Area Enclosed by Parametric Curves

We know that area under the curve $$${y}={F}{\left({x}\right)}$$$ is $$${A}={\int_{{a}}^{{b}}}{F}{\left({x}\right)}{d}{x}$$$ where $$${f{{\left({x}\right)}}}\ge{0}$$$.

If curve is given by parametric equations $$${x}={f{{\left({t}\right)}}}$$$ and $$${y}={g{{\left({t}\right)}}}$$$ then using substitution rule with $$${x}={f{{\left({t}\right)}}}$$$ we have that $$${d}{x}={f{'}}{\left({t}\right)}{d}{t}$$$ and since $$${x}$$$ is changing from $$${a}$$$ to $$${b}$$$ then $$${t}$$$ is changing from $$$\alpha={{f}}^{{-{1}}}{\left({a}\right)}$$$ to $$$\beta={{f}}^{{-{1}}}{\left({b}\right)}$$$. It is not always a case, sometimes $$${t}$$$ is changing from $$$\beta$$$ to $$$\alpha$$$.

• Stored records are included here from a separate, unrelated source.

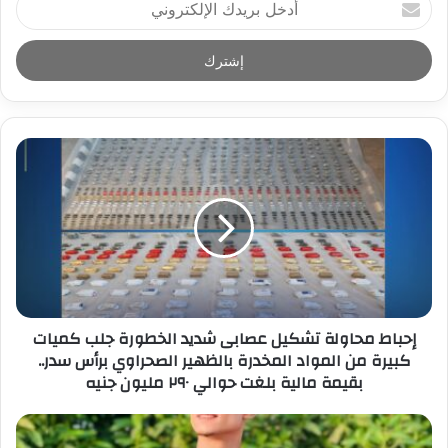
د
خ
ل
ب
ر
ي
د
ك
ا
ل
إ
ل
ك
ت
ر
إحباط محاولة تشكيل عصابى شديد الخطورة جلب كميات
و
كبيرة من المواد المخدرة بالظهير الصحراوي برأس سدر..
ن
بقيمة مالية بلغت حوالي ٢٩٠ مليون جنيه
ي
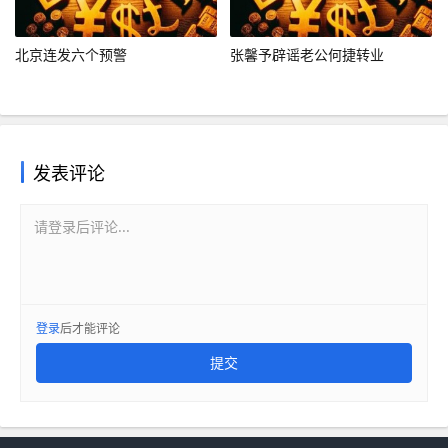
北京连发六个预警
张馨予辟谣老公何捷转业
发表评论
请登录后评论...
登录
后才能评论
提交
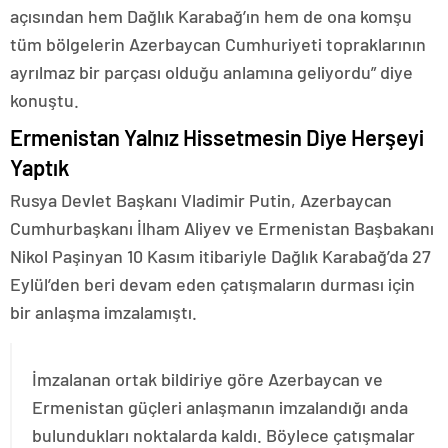
açısından hem Dağlık Karabağ’ın hem de ona komşu
tüm bölgelerin Azerbaycan Cumhuriyeti topraklarının
ayrılmaz bir parçası olduğu anlamına geliyordu” diye
konuştu.
Ermenistan Yalnız Hissetmesin Diye Herşeyi
Yaptık
Rusya Devlet Başkanı Vladimir Putin, Azerbaycan
Cumhurbaşkanı İlham Aliyev ve Ermenistan Başbakanı
Nikol Paşinyan 10 Kasım itibariyle Dağlık Karabağ’da 27
Eylül’den beri devam eden çatışmaların durması için
bir anlaşma imzalamıştı.
İmzalanan ortak bildiriye göre Azerbaycan ve
Ermenistan güçleri anlaşmanın imzalandığı anda
bulundukları noktalarda kaldı. Böylece çatışmalar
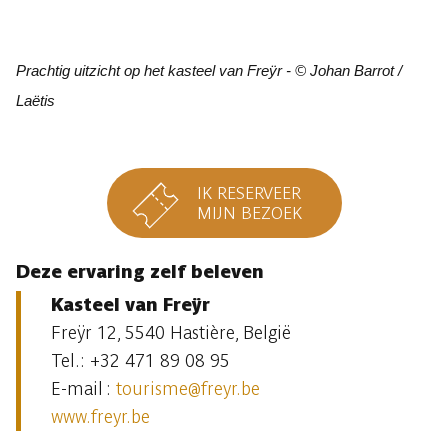
Prachtig uitzicht op het kasteel van Freÿr - © Johan Barrot /
Laëtis
IK RESERVEER
MIJN BEZOEK
Deze ervaring zelf beleven
Kasteel van Freÿr
Freÿr 12, 5540 Hastière, België
Tel.: +32 471 89 08 95
E-mail :
tourisme@freyr.be
www.freyr.be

So, $$${A}={\int_{{a}}^{{b}}}{F}{\left({x}\right)}{d}{x}={\int_{\alpha}^{\beta}}{F}{\left({f{{\left({t}\right)}}}\right)}{f{'}}{\left({t}\right)}{d}{t}={\int_{\alpha}^{\beta}}{g{{\left({t}\right)}}}{f{'}}{\left({t}\right)}{d}{t}$$$.

Area Enclosed by Parametric Curves: $$${A}={\int_{{\alpha}}^{{\beta}}}{g{{\left({t}\right)}}}{f{'}}{\left({t}\right)}{d}{t}$$$ (or $$${\int_{\beta}^{\alpha}}{g{{\left({t}\right)}}}{f{'}}{\left({t}\right)}{d}{t}$$$).

Example. Find the area under one arch of cycloid. $$${x}={r}{\left({t}-{\sin{{\left({t}\right)}}}\right)}$$$, $$${y}={r}{\left({1}-{\cos{{\left({t}\right)}}}\right)}$$$.area enclosed by parametric curve: cycloid

One arch of the cycloid is given by $$${0}\le{t}\le{2}\pi$$$.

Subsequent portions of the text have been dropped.